Ambientada en el Japón belicista previo a la II Guerra Mundial, este anime supuso una sorpresa agradable y emocionalmente agotadora, gracias a su bellísima historia de amistad y tolerancia que retrata su director y guionista Shinnosuke Yakuwa, autor de algunas aventuras de Doraemon. 

 

La película, que adapta el texto de Tetsuko Kuroyanagi, cuenta la historia de una niña curiosa y dicharachera que deberá luchar contra un entorno hostil por mantener su espíritu vivo. En su contra tendrá todo un sistema educativo, unas convenciones sociales estrictas y un país radicalizado en el que no encaja. Milagrosamente (o por acción del destino), la pequeña Totto-Chan encuentra una escuela que vela por ella, un remanso de paz donde poder desarrollarse en libertad.


 

Totto-Chan es un relato dulce e inocente que fomenta la tolerancia desde la más tierna infancia; una digna heredera de la mejor Disney. Yakuwa se sirve de las excéntricas andanzas y travesuras cotidianas de la protagonista para estrechar lazos entre ella y la audiencia. Su personaje llena la sala de alegría y buen humor en cada escena, embriagándonos con su carismática y arrolladora personalidad; el público estaba absolutamente entregado a ella.

 

En palabras del realizador, quien acudió a Annecy para presentar su obra, buscaba concienciar sobre los horrores de la guerra, mostrando su efecto devastador sobre la infancia al mismo tiempo que hacía un llamamiento al respeto. De esta forma, Yakuwa emparenta su película con obras maestras tales como La tumba de las luciérnagas (1988) o La infancia de Iván (1962), aunque de mucho menor calado y trascendencia que estas. 

 

Tal vez no ofrezca nada nuevo ni aporte una perspectiva original, pero Totto-Chan consigue transportarnos a un mundo donde la inocencia es el tesoro más preciado que tenemos y perderla es el acontecimiento más doloroso al que nos exponemos a lo largo de la vida.

 

Ultraman: Rising

 

El superhéroe tokusatsu por antonomasia regresa en esta nueva aventura animada dirigida por dos extrabajadores del querido estudio Laika, Shannon Tindle y John Aoshima, quienes reimaginan el mito creado en los años 60 por Eiji Tsuburaya para un público más amplio y por qué no decirlo, occidental.

 

El célebre personaje regresa a la gran pantalla después de que su última entrega, Shin Ultraman (2022), marcara un nuevo récord de recaudación en la veterana franquicia.
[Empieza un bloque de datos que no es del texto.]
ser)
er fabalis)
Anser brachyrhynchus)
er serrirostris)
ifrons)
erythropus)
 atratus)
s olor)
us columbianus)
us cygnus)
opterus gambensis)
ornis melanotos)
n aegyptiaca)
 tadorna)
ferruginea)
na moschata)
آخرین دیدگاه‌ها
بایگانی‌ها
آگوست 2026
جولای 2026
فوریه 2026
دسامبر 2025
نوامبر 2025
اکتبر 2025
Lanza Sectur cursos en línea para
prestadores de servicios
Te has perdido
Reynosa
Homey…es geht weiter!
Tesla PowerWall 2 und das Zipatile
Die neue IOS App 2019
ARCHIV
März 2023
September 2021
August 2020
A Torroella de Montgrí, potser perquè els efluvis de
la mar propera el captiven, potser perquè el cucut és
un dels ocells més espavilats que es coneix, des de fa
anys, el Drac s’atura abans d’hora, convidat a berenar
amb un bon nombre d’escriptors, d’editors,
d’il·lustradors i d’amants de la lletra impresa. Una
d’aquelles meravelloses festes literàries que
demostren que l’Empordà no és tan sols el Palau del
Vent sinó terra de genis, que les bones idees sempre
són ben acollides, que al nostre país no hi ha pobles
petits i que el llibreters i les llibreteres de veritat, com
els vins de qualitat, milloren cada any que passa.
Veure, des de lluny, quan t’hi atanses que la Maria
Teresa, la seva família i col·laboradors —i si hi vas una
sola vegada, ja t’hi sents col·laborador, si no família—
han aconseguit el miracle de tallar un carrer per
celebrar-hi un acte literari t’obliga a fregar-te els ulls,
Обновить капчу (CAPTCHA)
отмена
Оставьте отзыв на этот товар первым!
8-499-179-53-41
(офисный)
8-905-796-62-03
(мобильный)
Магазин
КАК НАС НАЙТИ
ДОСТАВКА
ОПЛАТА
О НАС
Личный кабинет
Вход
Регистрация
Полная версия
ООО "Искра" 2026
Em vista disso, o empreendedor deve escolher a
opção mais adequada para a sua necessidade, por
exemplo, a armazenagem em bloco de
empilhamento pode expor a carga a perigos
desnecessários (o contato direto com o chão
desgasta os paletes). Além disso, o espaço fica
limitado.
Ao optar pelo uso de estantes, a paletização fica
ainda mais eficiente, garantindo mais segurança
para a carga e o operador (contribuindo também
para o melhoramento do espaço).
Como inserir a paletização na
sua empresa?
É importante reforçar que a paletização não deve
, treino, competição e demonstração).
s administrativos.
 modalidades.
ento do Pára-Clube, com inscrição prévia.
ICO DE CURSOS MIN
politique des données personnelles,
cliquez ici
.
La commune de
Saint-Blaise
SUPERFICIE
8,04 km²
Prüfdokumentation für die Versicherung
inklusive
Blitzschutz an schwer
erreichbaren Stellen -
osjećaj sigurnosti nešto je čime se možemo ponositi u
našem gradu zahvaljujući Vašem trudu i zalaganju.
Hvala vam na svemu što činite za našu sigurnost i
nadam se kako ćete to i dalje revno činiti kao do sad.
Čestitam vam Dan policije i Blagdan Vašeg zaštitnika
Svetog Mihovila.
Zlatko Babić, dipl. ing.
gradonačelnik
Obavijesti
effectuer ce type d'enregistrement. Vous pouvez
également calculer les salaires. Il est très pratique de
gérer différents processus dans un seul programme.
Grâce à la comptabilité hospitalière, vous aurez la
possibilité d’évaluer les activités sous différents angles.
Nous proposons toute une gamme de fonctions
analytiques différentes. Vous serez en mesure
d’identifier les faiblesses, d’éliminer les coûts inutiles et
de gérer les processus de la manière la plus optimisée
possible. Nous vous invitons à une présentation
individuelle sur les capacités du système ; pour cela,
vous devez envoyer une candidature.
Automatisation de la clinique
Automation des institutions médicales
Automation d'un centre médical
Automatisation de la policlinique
Con este título, los realizadores buscan satisfacer al ultrafan a la vez que suman nuevos adeptos a la causa, un objetivo loable al que se aproximan con el respeto y el cariño que merece.

 

En esta ocasión, la propuesta ahonda en los vínculos paternofiliales del superhéroe, invirtiendo buena parte del metraje en desarrollar la relación a trío entre el Dr. Sato, su hijo y heredero, Kenji Sato, y un adorable bebé kaiju que se descubre como el corazón y alma de la historia. Tindle y Aoshima apuestan fuerte a la clásica y trillada evolución del niñato arrogante al héroe altruista; es en la ejecución y el acabado audiovisual donde destaca.


 

Como punto de entrada para el neófito, Ultraman: Rising cumple sobradamente su propósito. Es una cinta asequible, entretenida y poco exigente con el espectador. Tindle y Aoshima, ambos curtidos en el mundillo, compaginan comedia, drama y acción con oficio, pero no escapan de los parámetros archiconocidos del cine de superhéroes. La animación es agradable a la vista, pero carece del virtuosismo de las mejores producciones de casas consagradas como Dreamworks o Sony. por ver cómo se tomarán los fans la “americanización” de su ídolo nipón. Apropiación en tres, dos, uno…

 

El perfume de Irak

 

Termino esta primera parte sobre lo mejor del Festival de Annecy 2024 con esta rara avis que nos regala el cineasta Léonard Cohen, una obra de marcado espíritu documentalista que adapta el libro de Feurat Alani, un periodista francés de origen iraquí que rememora la vida de su padre desde su infancia hasta el convulso régimen de Saddam Hussein y la posterior Guerra de Irak. 

 

Un recorrido cargado de datos y acontecimientos clave que intentan arrojar luz sobre uno de los países que transformaron el mundo del siglo XXI. Narrada íntegramente en voz en off e ilustrada por un arte vanguardista-propagandista parco en detalles, pero de gran impacto psicológico, Cohen y Alani se centran casi exclusivamente en contarnos la Historia de Irak con hache mayúscula. 


 

Al contrario de Persépolis (2007) o Vals con Bashir (2008), que supieron equilibrar un poderoso mensaje político con la tragedia humana, Cohen inunda su película con un denso mar de fechas y personajes históricos dedicada al entusiasta de la geopolítica. El padre, lejos de jugar un papel fundamental en el relato, es un mero instrumento para avanzar la narración: es el común denominador de todo cuanto le ocurre al país, siempre analizado por su hijo. Esta rigidez impide que el drama fluya libremente, encorsetado por la visión de un Feurat Alani que se erige en dueño y señor de la función. Eché en falta alguna conversación que aportara matices, más voces aparte de la suya. 

 

A pesar de sus fallos, El perfume de Irak muestra una realidad desconocida por muchos, reveladora y por momentos, escalofriante, que apunta directamente a Occidente y más concretamente a EE.UU. como esa creadora de monstruos que aterrorizan el mundo libre; tengamos cuidado, porque el lobo vive dentro de nosotros.  

 

¡Habitantes del yermo, que el estruendo de vuestros motores resuene eterno en el Valhalla cinéfilo para dar la bienvenida al orquestador del caos, el mesías de la anarquía fílmica George Miller, quien nos honra con una nueva sinfonía de muerte y destrucción! Nueve tortuosos años después, el cineasta australiano nos bendice con otro baño de plomo y benceno inyectado en nuestras retinas por gracia de la pantalla mágica. Criaturas deleznables, yonkis de la adrenalina, acudamos raudos al templo audiovisual pues hoy es nuestro día, ¡hoy hacemos historia!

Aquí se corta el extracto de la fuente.